Cette écume de verge verte
Au beau sillage de sa croupe
Étend sa trame tel un poulpe
À ma sirène aux mains offertes.
Nous naviguons, là, sur la crête
De ces fantasmes qui me coupent,
Entre ses hanches qui chaloupent,
Hurlant de leurs foudres muettes ;
La blanche ivresse de nos âges
Jouissance amère et sans partage
Jusqu’au beau zénith de son cul ;
Belle amplitude qui me voile
Ce trop d’essences sans dessus,
Ce jour nouveau qui nous dévoile.
“Hello, my love I heard a kiss from you
Red magic satin playing near, too
All through the morning rain
I gaze - the sun doesn't shine -
Rainbows and waterfalls run through my mind”

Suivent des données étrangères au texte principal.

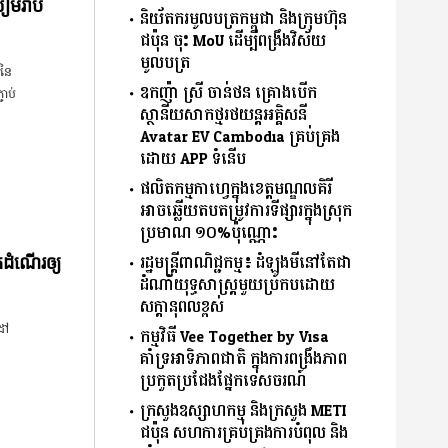
តសៀមរាប
និយ័តករមូលបត្រកម្ពុជា និងក្រុមហ៊ុន
ជប៉ុន ចុះ MoU ដើម្បីពង្រឹងវិស័យ
មូលបត្រ
 នៃ
ឧកញ៉ា ស្រី ចាន់ថន គ្រោងបើក
ាប់
ស្ថានីយសាកថ្មរថយន្តអគ្គិសនី
Avatar EV Cambodia គ្រប់គ្រង
ដោយ APP ទំនើប
ផលិតកម្មកាហ្វេក្នុងខេត្តមណ្ឌលគិរី
អាចឆ្លើយតបតម្រូវការទីផ្សារក្នុងស្រុក
ប្រមាណ ១០%ប៉ុណ្ណោះ
រដ្ឋមន្ត្រីពាណិជ្ជកម្ម៖ ដំឡូងមីនៅតែជា
ដំណើរឲ្យ
ដំណាំយុទ្ធសាស្ត្រមួយប្រកបដោយ
សក្តានុពលខ្ពស់
ដៅ
កម្មវិធី Vee Together by Visa
គាំទ្រអាទិភាពជាតិ ក្នុងការពង្រឹងភាព
ប្រកួតប្រជែងផ្នែកទេសចរណ៍
ក្រសួងឧស្សាហកម្ម និងក្រសួង METI
ជប៉ុន សហការគ្រប់គ្រងការបំពុល និង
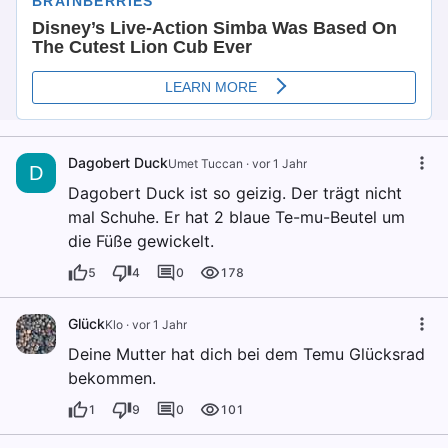
Dagobert Duck
Umet Tuccan
·
vor 1 Jahr
D
Dagobert Duck ist so geizig. Der trägt nicht
mal Schuhe. Er hat 2 blaue Te-mu-Beutel um
die Füße gewickelt.
5
4
0
178
Glück
Klo
·
vor 1 Jahr
Deine Mutter hat dich bei dem Temu Glücksrad
bekommen.
1
9
0
101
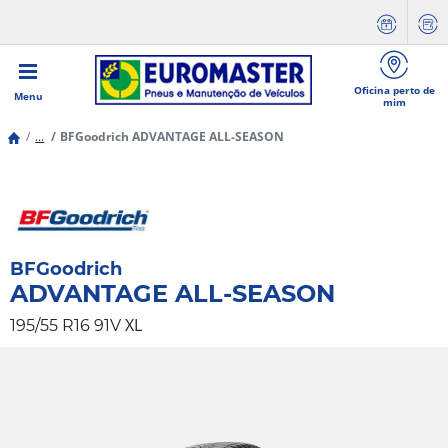
Oficina perto de
Menu
mim
...
BFGoodrich ADVANTAGE ALL-SEASON
BFGoodrich
ADVANTAGE ALL-SEASON
XL
195/55 R16 91V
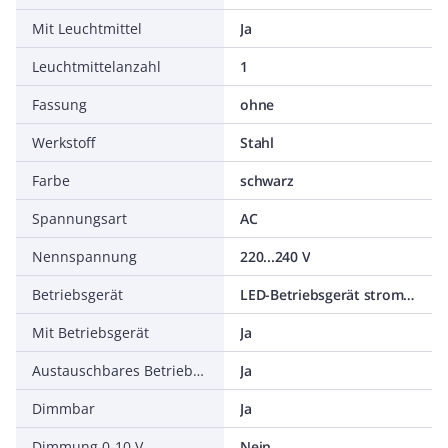
Mit Leuchtmittel
Ja
Leuchtmittelanzahl
1
Fassung
ohne
Werkstoff
Stahl
Farbe
schwarz
Spannungsart
AC
Nennspannung
220...240 V
Betriebsgerät
LED-Betriebsgerät stromgesteuert
Mit Betriebsgerät
Ja
Austauschbares Betriebsgerät
Ja
Dimmbar
Ja
Dimmung 0-10 V
Nein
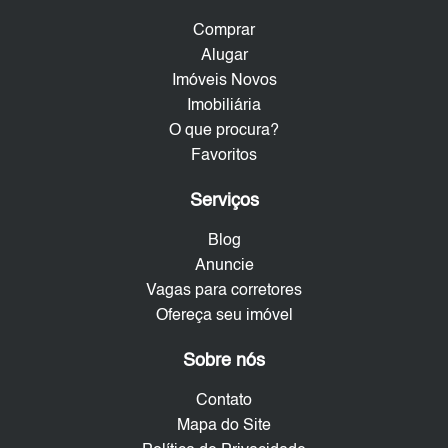
Comprar
Alugar
Imóveis Novos
Imobiliária
O que procura?
Favoritos
Serviços
Blog
Anuncie
Vagas para corretores
Ofereça seu imóvel
Sobre nós
Contato
Mapa do Site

“Strawberry letter 23”, Shuggie Otis
à … N. A.
Une petite araignée au grand cœur
S’était égarée en plein marécage.
Surgit de nulle part un drôle, l’air hâbleur,
Démarche chaloupée, beau et sauvage.
La petite est émue : s’offre à goûter
A cette bête inconnue dont l’immense bouche
Déjà s’ouvre : « Quels beaux yeux, de toute beauté ! »
Belle araignée au cœur fêlé, prend garde – à la rengaine bullée par le bel inconnu -
Tout plaisir, fredonne l’air, n’est pas bon
A prendre ! L’écervelée se hasarde
A humer ce vin nouveau ; un litron
Suffit à l’enivrer…Sur la carte du Tendre
Elle s’abandonne, ses filets, et c’est nue
Qu’elle rougit, s’oublie, semblant mécomprendre
Que la route vers la joie s’encombre d’urubus,
Masqués de fer, tel cet ornithorynque
A l’ego de pierres lancées, qui ébranle,
Et pille, les ombres trop pâles, celles qui trinquent
L’eau trouble des mots en l’air. Lecteur, prend-le
Pour toi, pour tous ceux qui toussent à la minque,
Maudissant Indifférence en vaine criée ;
Ainsi nos lèvres se mouillent d’un beau mensonge,
Chaque cœur agite une araignée sans filet,
Chaque heure suffoque son regret qui la ronge.